И вот сержант Власов строит штурмовой мостик от острова к заводскому берегу. Трое суток, семьдесят пять часов, не спал он, не ел щей, лишь торопливо во время короткой передышки съедал ломоть хлеба, запивал его несколькими глотками волжской воды и вновь брался за топор. В этой исступленной, жестокой работе узнали Власова бойцы его отделения, товарищи по походам и боевым трудам, живущие с ним в одном блиндаже,— Мальков, Лукьянов, Новожилов, узнали все бойцы понтонного батальона, научились любить и уважать суровую, железную силу его. Не только любить, но и бояться ее.

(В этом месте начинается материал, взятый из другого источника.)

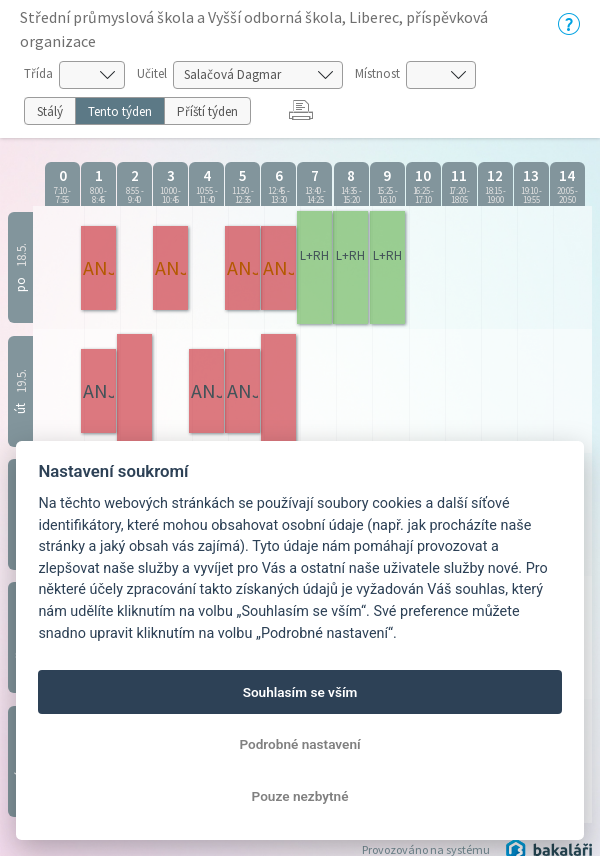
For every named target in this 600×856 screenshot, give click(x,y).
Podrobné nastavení (299, 744)
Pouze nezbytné (300, 796)
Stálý (50, 111)
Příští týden (207, 111)
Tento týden (120, 111)
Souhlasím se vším (300, 692)
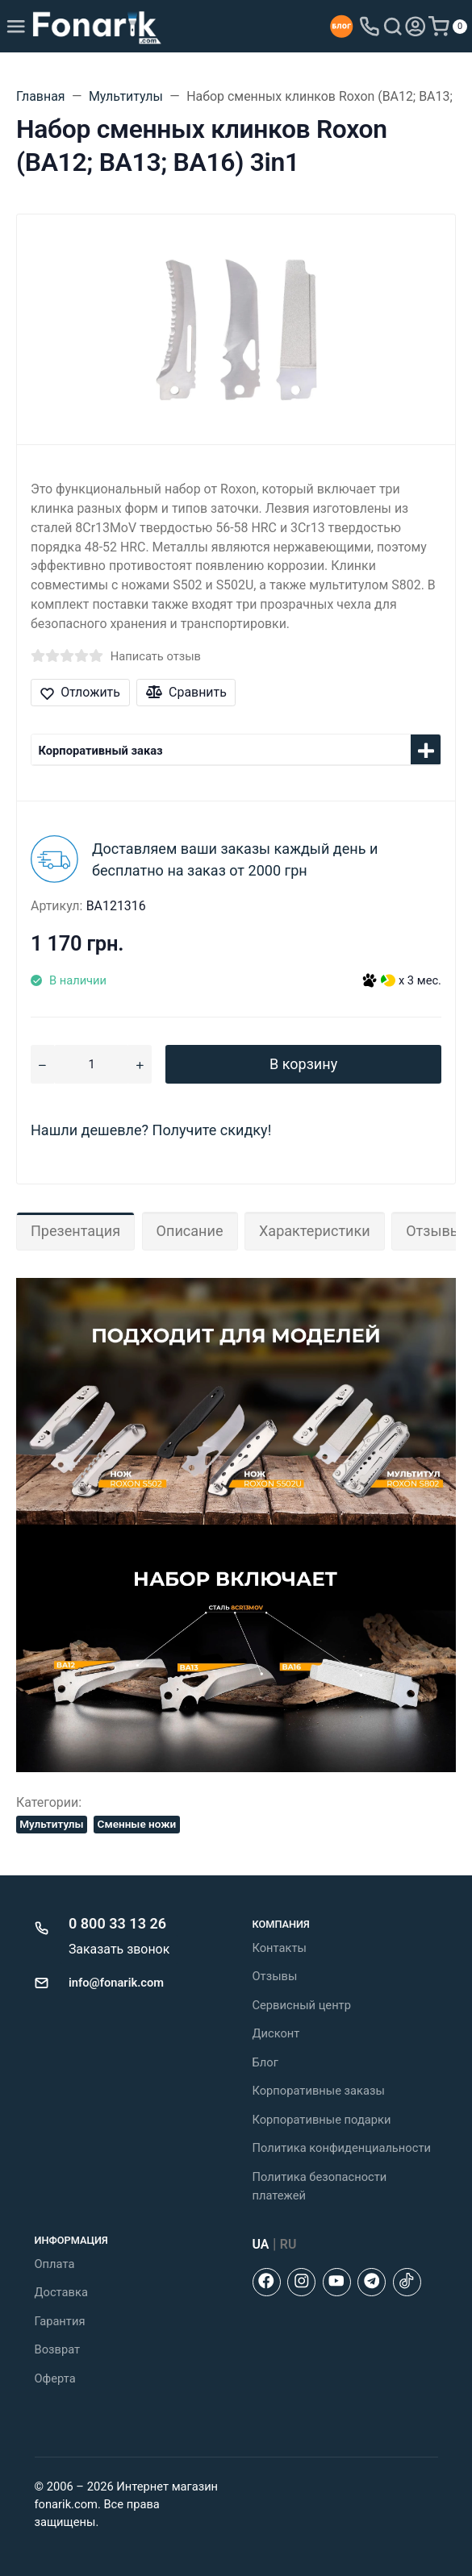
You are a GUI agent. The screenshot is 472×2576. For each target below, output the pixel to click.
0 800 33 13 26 (117, 1923)
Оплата (55, 2264)
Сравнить (186, 692)
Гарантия (60, 2321)
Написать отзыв (156, 656)
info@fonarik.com (116, 1982)
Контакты (280, 1948)
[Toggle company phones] (369, 26)
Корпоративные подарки (322, 2119)
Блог (265, 2062)
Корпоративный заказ (101, 750)
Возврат (58, 2349)
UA (261, 2244)
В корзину (303, 1063)
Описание (190, 1230)
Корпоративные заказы (319, 2090)
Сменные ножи (137, 1823)
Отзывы (275, 1976)
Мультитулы (51, 1823)
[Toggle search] (392, 26)
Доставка (61, 2292)
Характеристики (314, 1230)
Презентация (75, 1230)
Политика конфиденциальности (342, 2148)
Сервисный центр (302, 2005)
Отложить (80, 692)
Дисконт (276, 2033)
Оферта (55, 2378)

Здесь, на волжской переправе, во всю высоту распрямилась фигура Власова. В долгие осенние ночи, глядя на сумрачные лица бойцов, переправляющихся через Волгу, на тяжелые танки и пушки, поблескивающие в свете горящих нефтехранилищ, глядя на сотни раненых в рыжих от пропитавшей их крови, изодранных осколками шинелях, прислушиваясь к мрачному вою германских мин и к далекому протяжному «ура» нашей пехоты, поднимающейся в контратаки, думал Власов одну тяжелую, большую думу.
Вся сила его духа обратилась к одной цели: держать переправу нашего войска. Это дело было свято. Это дело стало единственной целью, смыслом его жизни. И всякий человек, мешавший работе переправы, становился для Власова смертным врагом, будь он хоть сын ему, хоть брат.
Был такой случай. Немец разбил пристань на правом берегу. Власову с его отделением приказали на быстроходном моторном катере переправиться через Волгу, исправить причал. День был ясный, светлый, и немец, едва увидев катер, открыл огонь,— вода вскипала от частых разрывов.
Шофер-моторист Ковальчук изменил курс, причалил к острову и сказал:
— Вылезайте, на тот берег не пойду, мне жизнь дороже разных там причалов.
Как только не просил, не уговаривал его Власов!
— Вылазь к чертям собачьим! — кричал Ковальчук.— Я на переправе работать не буду, лучше в плен попасть, чем здесь работать.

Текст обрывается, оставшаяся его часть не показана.